General government debt increased to 57% of GDP, in line with the 'A' median of 56.6%. Malta has seen one of the largest increases in public debt since 2019 among 'A' rated peers with debt increasing by 16.3pp over the past two years (compared with 9.2pp for 'A' rated sovereigns).

"We expect that total general government debt will further increase to above 61% in 2023," Fitch said.

Continued fiscal deficits are partially offset by strong nominal GDP growth and negative stock-flow adjustments.

The agency notes that the government has committed to strengthening the institutional framework, including the judicial and anti-money-laundering framework, and partly address the European Commission's concerns over the availability of aggressive tax planning practices.

Malta's World Governance Indicators (WGI) continue to outperform the 'A' median, it says, but perceived weaknesses in the quality of Malta's institutions and governance framework led to a sharp deterioration in 2019/ 2020 and WGI scores only partially recovered in 2021.

Greylisting has not yet materially affected the Maltese economy- Fitch

Fitch said the decision by the Financial Action Task Force's (FATF) in June 2021 to place Malta on its so-called greylist has not yet materially affected the Maltese economy, as evidenced by the strong economic recovery and continued strong performance of the large financial sector. Following an FATF on-site visit in April this year, the FATF could vote on whether to take Malta off its greylist during its next plenary meeting in June.

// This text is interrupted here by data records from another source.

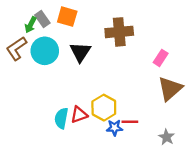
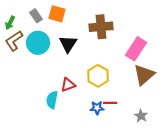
green arrow: (31, 25) -> (10, 23), moved
pink rectangle: (161, 58) -> (136, 49), size x1.6
yellow hexagon: (104, 108) -> (98, 76), moved
red triangle: (79, 115) -> (68, 85), moved

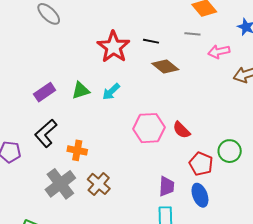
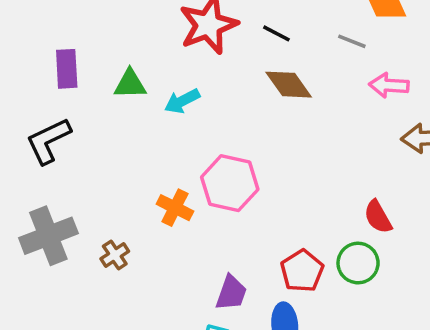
purple rectangle: (45, 92) -> (67, 69), turned -75
red semicircle: (182, 130) -> (378, 217), moved
orange cross: (77, 150) -> (175, 208), moved
brown cross: (99, 184) -> (115, 255), size x0.7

The agency said the Maltese household and banking sector should be relatively resilient to an increase in the ECB's main policy rates.

Fitch now expects the ECB to raise its main refinancing operations and deposit rate to 0.5% and 0%, respectively, before end-2022. Despite a prevalence of variable mortgage rate loans (93% of the total mortgage stock), Maltese households possess ample liquidity to relatively quickly pay off their debt burdens. Vulnerabilities to the financial sector are further mitigated by banks' strong balance sheets, including solid capitalisation and low non-performing loans, it says.

Malta scores well in ESG - Governance

Fitch notes that Malta has an ESG (Environmental, Social, and Governance) Relevance Score (RS) of '5[+]' for both political stability and rghts and for the rule of Law, Institutional and regulatory quality and control of corruption.  Malta has a high WBGI ( World Bank Governance Indicators ) ranking at 79.8, reflecting its long track record of stable and peaceful political transitions, well established rights for participation in the political process, strong institutional capacity, effective rule of law 'and a low level of corruption'.

Factors to look out for

Fitch said that factors that could lead to negative rating action/downgrade include a continued upward trend in general government debt over the medium term, further deterioration in governance or banking supervision or concerns over wider financial sector transparency that could adversely impact Malta's attractiveness as an investment destination. 

Factors that could lead to positive rating action/upgrade include an improvement of the general government debt/GDP and further progress in addressing key weaknesses in governance, banking supervision and the business environment.